══ THE DATA
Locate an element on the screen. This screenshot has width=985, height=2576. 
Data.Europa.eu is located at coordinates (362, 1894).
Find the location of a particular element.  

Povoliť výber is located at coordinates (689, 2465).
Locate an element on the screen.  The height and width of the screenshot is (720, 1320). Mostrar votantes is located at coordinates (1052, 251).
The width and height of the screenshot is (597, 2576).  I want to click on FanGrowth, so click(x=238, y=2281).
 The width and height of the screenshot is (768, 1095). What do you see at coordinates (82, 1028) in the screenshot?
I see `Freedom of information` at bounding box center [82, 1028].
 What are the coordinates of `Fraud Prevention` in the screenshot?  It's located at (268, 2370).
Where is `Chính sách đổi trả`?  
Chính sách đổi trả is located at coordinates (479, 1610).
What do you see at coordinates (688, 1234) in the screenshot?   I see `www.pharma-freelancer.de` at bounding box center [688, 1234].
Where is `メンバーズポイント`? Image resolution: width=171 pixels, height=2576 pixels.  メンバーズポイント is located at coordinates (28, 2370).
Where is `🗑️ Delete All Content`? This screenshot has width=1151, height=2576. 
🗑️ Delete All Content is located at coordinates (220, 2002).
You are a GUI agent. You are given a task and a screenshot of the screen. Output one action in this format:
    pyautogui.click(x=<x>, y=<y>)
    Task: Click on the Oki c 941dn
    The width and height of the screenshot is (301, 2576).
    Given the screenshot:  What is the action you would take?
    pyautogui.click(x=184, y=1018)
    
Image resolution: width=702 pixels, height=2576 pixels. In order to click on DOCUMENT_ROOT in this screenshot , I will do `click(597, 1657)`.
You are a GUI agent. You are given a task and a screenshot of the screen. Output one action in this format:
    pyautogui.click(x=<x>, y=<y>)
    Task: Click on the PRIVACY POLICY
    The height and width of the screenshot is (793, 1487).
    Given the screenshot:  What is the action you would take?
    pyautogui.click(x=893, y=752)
════
The required output is the complete set of records, reproduced exactly.

Locate an element on the screen. This screenshot has width=985, height=2576. 
Data.Europa.eu is located at coordinates (362, 1894).
Find the location of a particular element.  

Povoliť výber is located at coordinates (689, 2465).
Locate an element on the screen.  The height and width of the screenshot is (720, 1320). Mostrar votantes is located at coordinates (1052, 251).
The width and height of the screenshot is (597, 2576).  I want to click on FanGrowth, so click(x=238, y=2281).
 The width and height of the screenshot is (768, 1095). What do you see at coordinates (82, 1028) in the screenshot?
I see `Freedom of information` at bounding box center [82, 1028].
 What are the coordinates of `Fraud Prevention` in the screenshot?  It's located at (268, 2370).
Where is `Chính sách đổi trả`?  
Chính sách đổi trả is located at coordinates (479, 1610).
What do you see at coordinates (688, 1234) in the screenshot?   I see `www.pharma-freelancer.de` at bounding box center [688, 1234].
Where is `メンバーズポイント`? Image resolution: width=171 pixels, height=2576 pixels.  メンバーズポイント is located at coordinates (28, 2370).
Where is `🗑️ Delete All Content`? This screenshot has width=1151, height=2576. 
🗑️ Delete All Content is located at coordinates (220, 2002).
You are a GUI agent. You are given a task and a screenshot of the screen. Output one action in this format:
    pyautogui.click(x=<x>, y=<y>)
    Task: Click on the Oki c 941dn
    The width and height of the screenshot is (301, 2576).
    Given the screenshot:  What is the action you would take?
    pyautogui.click(x=184, y=1018)
    
Image resolution: width=702 pixels, height=2576 pixels. In order to click on DOCUMENT_ROOT in this screenshot , I will do `click(597, 1657)`.
You are a GUI agent. You are given a task and a screenshot of the screen. Output one action in this format:
    pyautogui.click(x=<x>, y=<y>)
    Task: Click on the PRIVACY POLICY
    The height and width of the screenshot is (793, 1487).
    Given the screenshot:  What is the action you would take?
    pyautogui.click(x=893, y=752)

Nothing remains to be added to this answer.